Stage 3: choose the settings
This stage has three connected parts:
What’s on the box? project name, Dialling it in set the cycle length and Setting the sliders.
The purpose is to build on the 2.2: get it on the garments to help think about the projects further. It enables discussion about the purpose of engagement or scicomm for a specific research project (under the meta-purposes discussed in 2.1: scicomm 101) and where it fits in a research project.
In some parts of this stage we are thinking about the actual science or research project the scientist-communicators are hoping to engage about, as well as the engagement part that is being developed in the laundromat.
WHAT IS ‘what’s on the box?’ project/washing machine name
In the zine workbook and on the washing machine, the first step here is to give the machine/project a working title. This should have been discussed thoroughly in 2.2: get it on the garments so is just a case of writing it onto the dotted line.

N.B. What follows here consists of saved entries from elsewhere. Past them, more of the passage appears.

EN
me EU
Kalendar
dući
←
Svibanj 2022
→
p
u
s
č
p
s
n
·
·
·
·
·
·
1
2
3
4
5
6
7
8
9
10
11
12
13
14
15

However, in our initial laundromats, we gave the washing machines funny names based on the content of the project, like ‘RinsoMaths 1000’ (mathematical concepts); Pestbuster Wonderspin’ (pest eradication); ‘Equity Tubthumper 2000’ (equity, diversity and inclusion in STEM); ‘Cold-power Dynamo’ (antarctic science) and ‘Healthomatic Express 400’ (healthcare systems). You could pun it up here too.
WHAT IS ‘DIALLING IT IN’ project cycle stage and length?
Setting the dial reflects on the stage the engagement project is at (some people might be using the laundromat as a catalyst, some might be checking in and reevaluating – both are legitimate). It also asks how long they expect an engagement cycle to take. This stage can be a brief conversation (noting that you might move, for instance from steps 1 to 2 during the laundromat), and also if you have physical washing machines, it’s a moment to feel the materiality of the bottle top, which brings levity and playfulness to proceedings!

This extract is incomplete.